*Exercise instructions:* From the line containing "The width and height of the screenshot is (288, 2576)." to the very last line of the data below, transcribe everything exactly and nothing more.

*Source records:*
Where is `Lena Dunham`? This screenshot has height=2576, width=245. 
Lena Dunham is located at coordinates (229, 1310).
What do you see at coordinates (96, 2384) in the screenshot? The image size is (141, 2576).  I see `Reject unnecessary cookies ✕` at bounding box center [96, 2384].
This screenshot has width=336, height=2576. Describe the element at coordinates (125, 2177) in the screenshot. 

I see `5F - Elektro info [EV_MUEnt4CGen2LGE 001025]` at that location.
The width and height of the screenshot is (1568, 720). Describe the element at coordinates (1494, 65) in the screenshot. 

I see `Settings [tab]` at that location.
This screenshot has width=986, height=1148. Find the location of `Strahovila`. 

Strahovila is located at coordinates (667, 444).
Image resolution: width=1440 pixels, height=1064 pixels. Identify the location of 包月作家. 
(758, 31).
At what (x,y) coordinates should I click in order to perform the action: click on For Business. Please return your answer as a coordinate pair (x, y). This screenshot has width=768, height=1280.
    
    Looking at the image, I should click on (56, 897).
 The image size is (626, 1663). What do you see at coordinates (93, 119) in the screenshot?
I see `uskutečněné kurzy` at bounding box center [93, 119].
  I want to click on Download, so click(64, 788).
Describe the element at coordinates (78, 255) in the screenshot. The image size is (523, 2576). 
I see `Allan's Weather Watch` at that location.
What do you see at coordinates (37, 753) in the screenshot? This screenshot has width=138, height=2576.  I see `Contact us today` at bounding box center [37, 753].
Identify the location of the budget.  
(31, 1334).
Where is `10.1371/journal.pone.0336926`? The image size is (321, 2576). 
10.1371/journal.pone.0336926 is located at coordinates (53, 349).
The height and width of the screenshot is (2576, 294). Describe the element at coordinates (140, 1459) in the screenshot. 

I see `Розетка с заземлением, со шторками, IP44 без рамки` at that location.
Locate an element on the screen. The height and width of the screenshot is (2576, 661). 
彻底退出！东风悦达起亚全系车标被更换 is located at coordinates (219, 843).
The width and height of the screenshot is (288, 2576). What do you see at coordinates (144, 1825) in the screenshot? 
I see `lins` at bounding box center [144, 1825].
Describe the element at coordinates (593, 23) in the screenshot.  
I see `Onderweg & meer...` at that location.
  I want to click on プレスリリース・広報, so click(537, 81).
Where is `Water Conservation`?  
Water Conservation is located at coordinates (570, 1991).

*Result:*
The width and height of the screenshot is (288, 2576). What do you see at coordinates (144, 1825) in the screenshot? 
I see `lins` at bounding box center [144, 1825].
Describe the element at coordinates (593, 23) in the screenshot.  
I see `Onderweg & meer...` at that location.
  I want to click on プレスリリース・広報, so click(537, 81).
Where is `Water Conservation`?  
Water Conservation is located at coordinates (570, 1991).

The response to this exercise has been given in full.